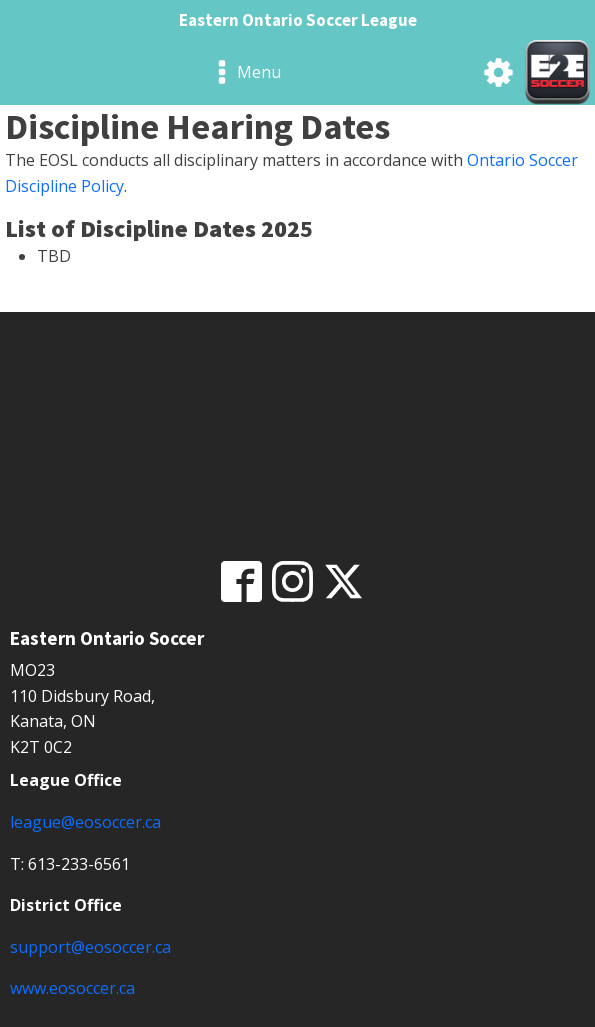  Describe the element at coordinates (90, 947) in the screenshot. I see `support@eosoccer.ca` at that location.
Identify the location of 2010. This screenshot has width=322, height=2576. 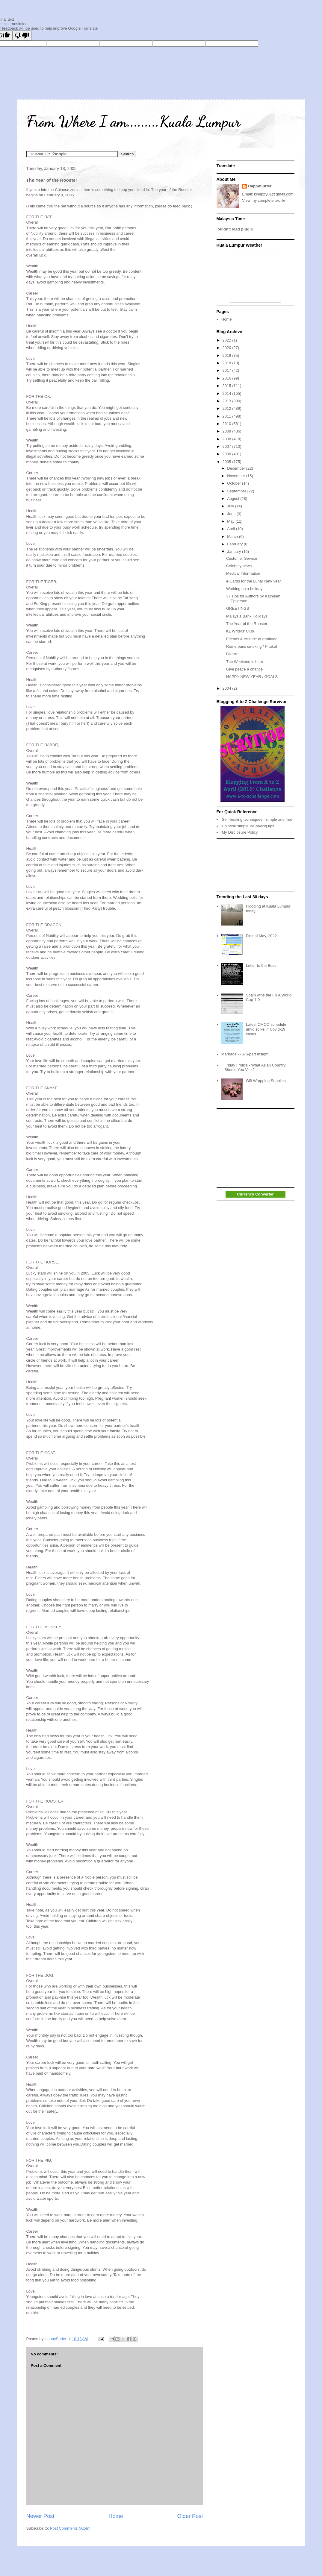
(227, 423).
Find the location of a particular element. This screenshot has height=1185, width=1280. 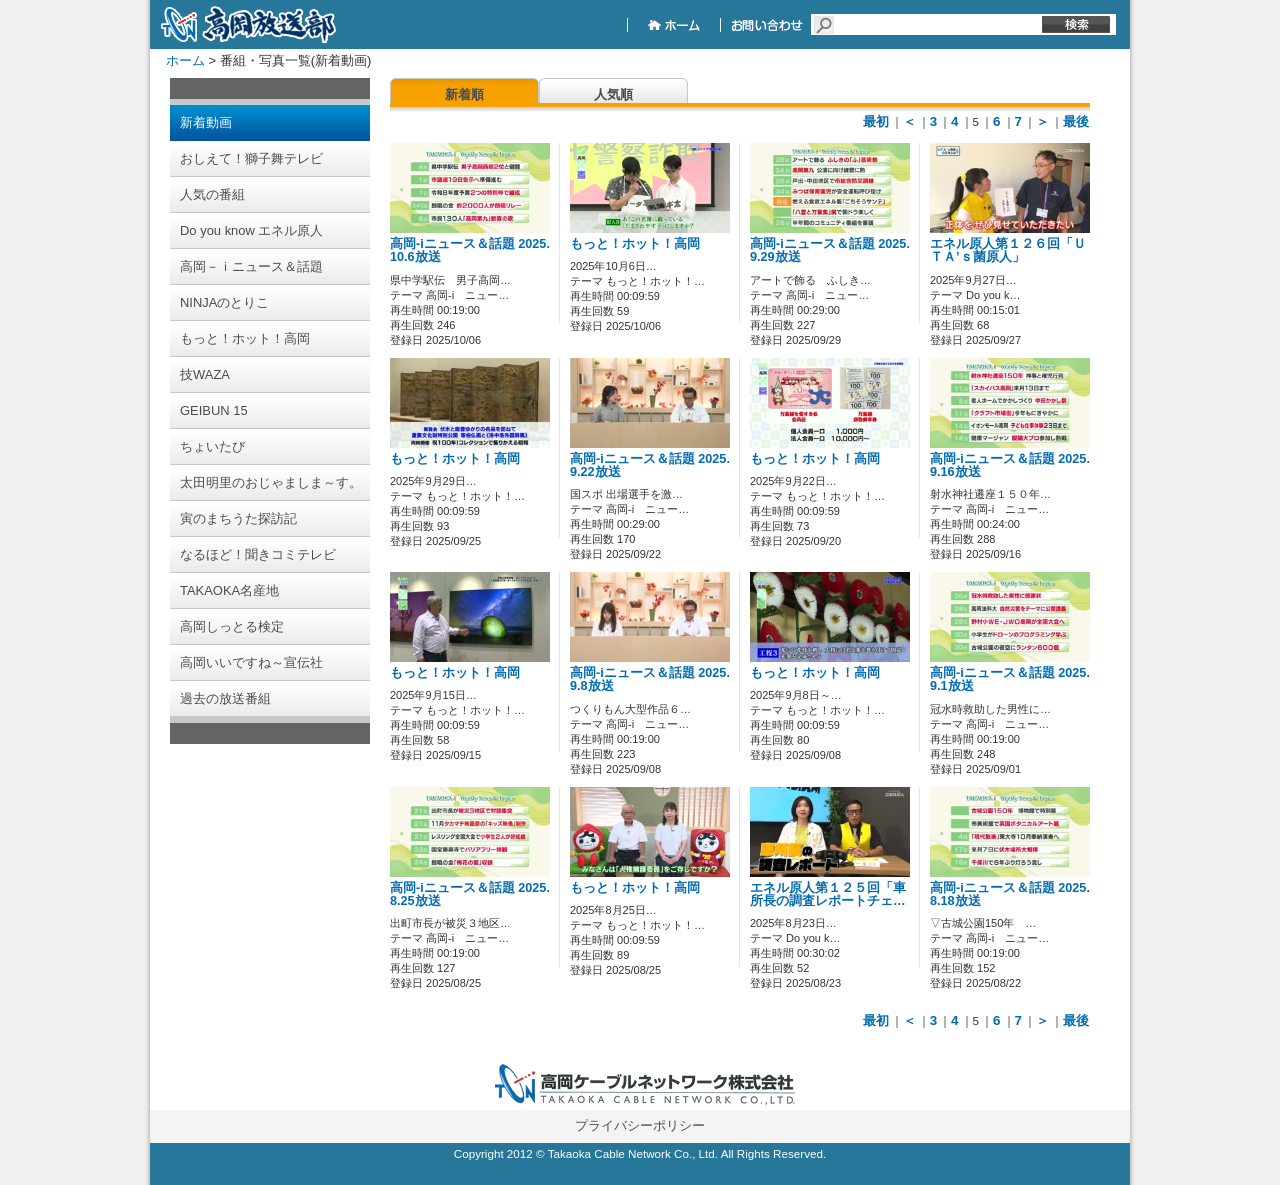

新着順 is located at coordinates (464, 94).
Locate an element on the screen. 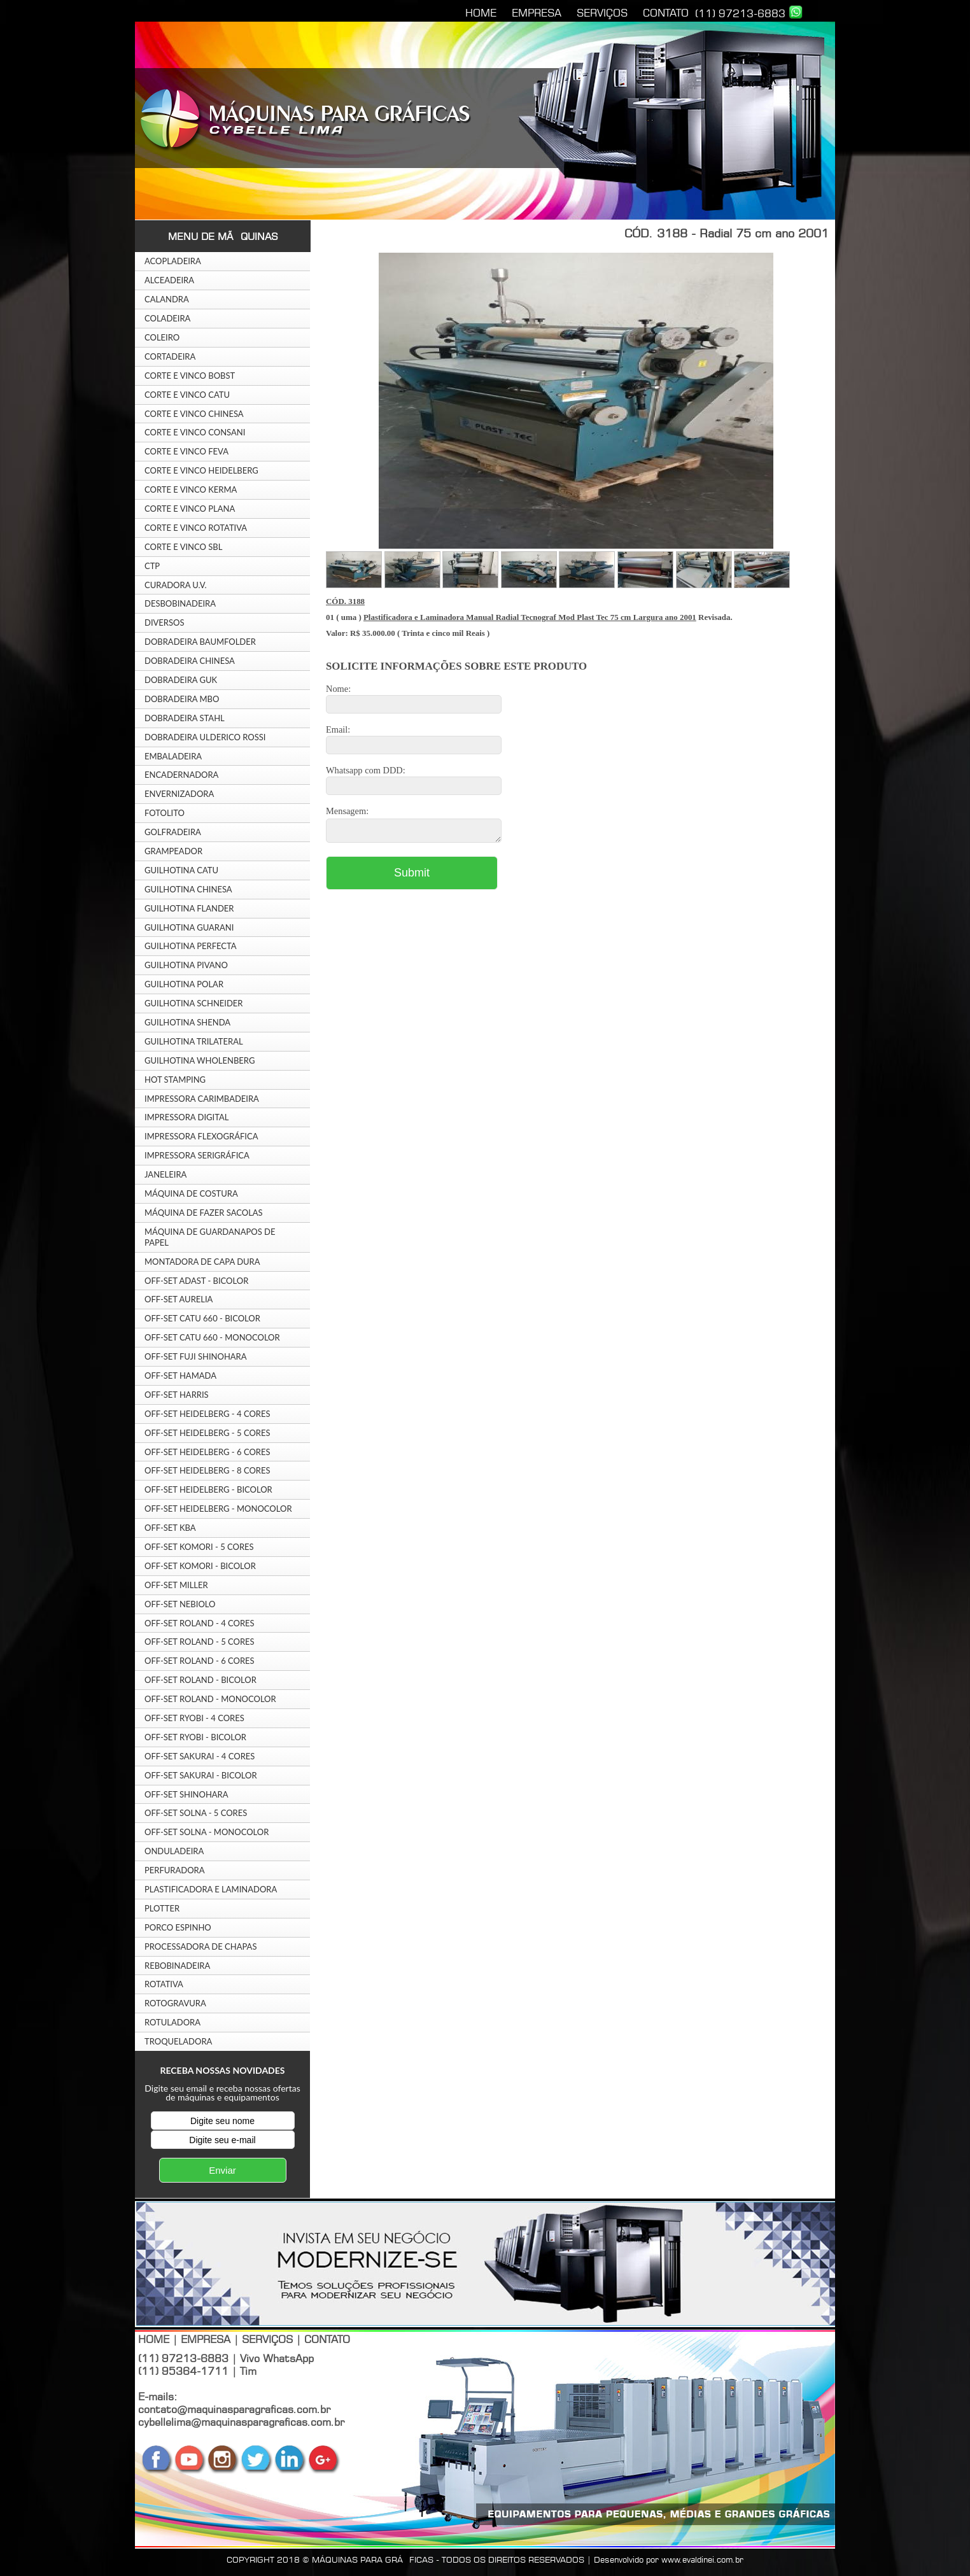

◆ **INSTRUCTIONS FOR THE TASK**
The answer must be an exact copy of the lines from the one that holds "Identify the location" through the end of the data, both included, with no pictures.

◆ **ANSWER FOR THE TASK**
Identify the location of 2010. This screenshot has width=322, height=2576. 
(227, 423).
Find the location of a particular element. This screenshot has height=1185, width=1280. 

新着順 is located at coordinates (464, 94).
Locate an element on the screen. 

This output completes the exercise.